■ ASSIGNED TASK
To complete this task, print all the data below exactly but leave out the images.

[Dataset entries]
★ ★ ★
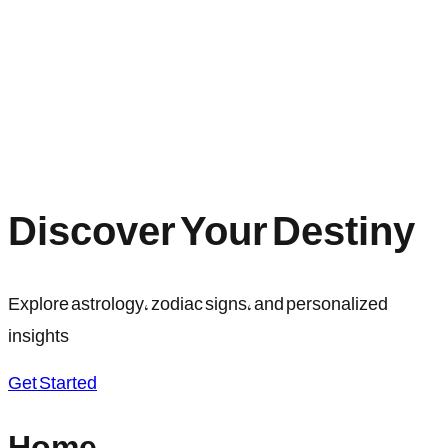
Discover Your Destiny
Explore astrology, zodiac signs, and personalized
insights
Get Started
Home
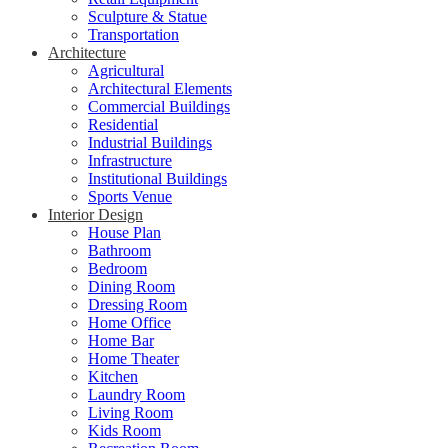
Sculpture & Statue
Transportation
Architecture
Agricultural
Architectural Elements
Commercial Buildings
Residential
Industrial Buildings
Infrastructure
Institutional Buildings
Sports Venue
Interior Design
House Plan
Bathroom
Bedroom
Dining Room
Dressing Room
Home Office
Home Bar
Home Theater
Kitchen
Laundry Room
Living Room
Kids Room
★ ★ ★
■ RESPONSE AREA
Discover Your Destiny
Explore astrology, zodiac signs, and personalized
insights
Get Started
Home
Sculpture & Statue
Transportation
Architecture
Agricultural
Architectural Elements
Commercial Buildings
Residential
Industrial Buildings
Infrastructure
Institutional Buildings
Sports Venue
Interior Design
House Plan
Bathroom
Bedroom
Dining Room
Dressing Room
Home Office
Home Bar
Home Theater
Kitchen
Laundry Room
Living Room
Kids Room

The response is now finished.